Xiao, Y., K. Ho, R. Burgess, AND M. Cashman. Aggregation, sedimentation, dissolution and bioavailability of quantum dots in estuarine systems. ENVIRONMENTAL SCIENCE & TECHNOLOGY. American Chemical Society, Washington, DC, 51(3):1357-1363, (2017).
Because of their increasing use and value to society, cadmium-based quantum dots (QDs) will inevitably find their way into marine systems. In an effort to understand the fate and transport of CdSe QDs in estuarine systems, the aggregation, sedimentation dissolution and toxicity of CdSe QDs in seawater was investigated. The sedimentation rate of CdSe QDs aggregates in seawater was measured to be 1-10 mm/day, which was slow considering their relatively large size. Light played a vital role in promoting the dissolution of CdSe QDs and the release of dissolved Cd. Our results demonstrate that the benthic zone in marine systems is the most probable long-term destination of CdSe QDs due to aggregation and sedimentation, despite being affected by slower transport processes than expected. In addition, the benthic community might be exposed to both particulate and ionic form of CdSe QDs. This work indicates that further study of the role of particulate QDs in causing toxicity to estuarine organisms is critical.

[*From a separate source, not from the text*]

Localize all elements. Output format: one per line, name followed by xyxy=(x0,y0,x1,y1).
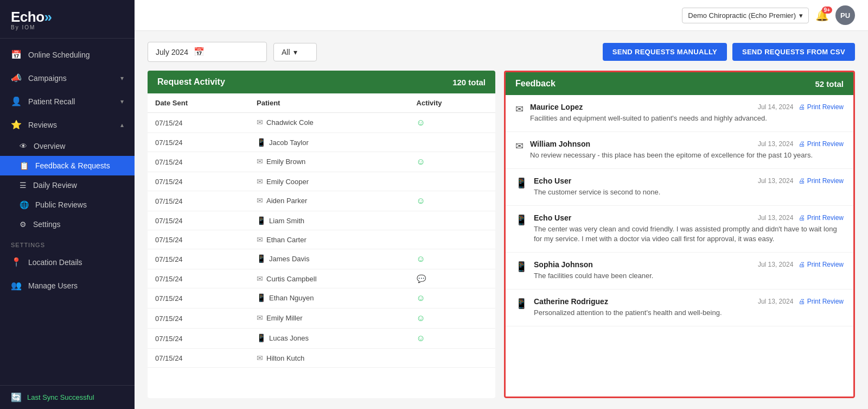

To understand their fate and transport in estuarine systems, the aggregation, sedimentation, and dissolution of CdSe quantum dots (QDs) in seawater were investigated. Hydrodynamic size increased from 40 to 60 nm to >1 mm within 1 h in seawater, and the aggregates were highly polydispersed. Their sedimentation rates in seawater were measured to be 4–10 mm/day. Humic acid (HA), further increased their size and polydispersity, and slowed sedimentation. Light increased their dissolution and release of dissolved Cd. The ZnS shell also slowed release of Cd ions. With sufficient light, HA increased the dissolution of QDs, while with low light, HA alone did not change their dissolution. The benthic zone in estuarine systems is the most probable long-term destination of QDs due to aggregation and sedimentation. The bioavailability of was evaluated using the mysid Americamysis bahia. The 7-day LC50s of particulate and dissolved QDs were 290 and 23 μg (total Cd)/L, respectively. For mysids, the acute toxicity appears to be from Cd ions; however, research on the effects of QDs should be conducted with other organisms where QDs may be lodged in critical tissues such as gills or filtering apparatus and Cd ions may be released and delivered directly to those tissues.
Record Details:Record Type: DOCUMENT (JOURNAL/PEER REVIEWED JOURNAL)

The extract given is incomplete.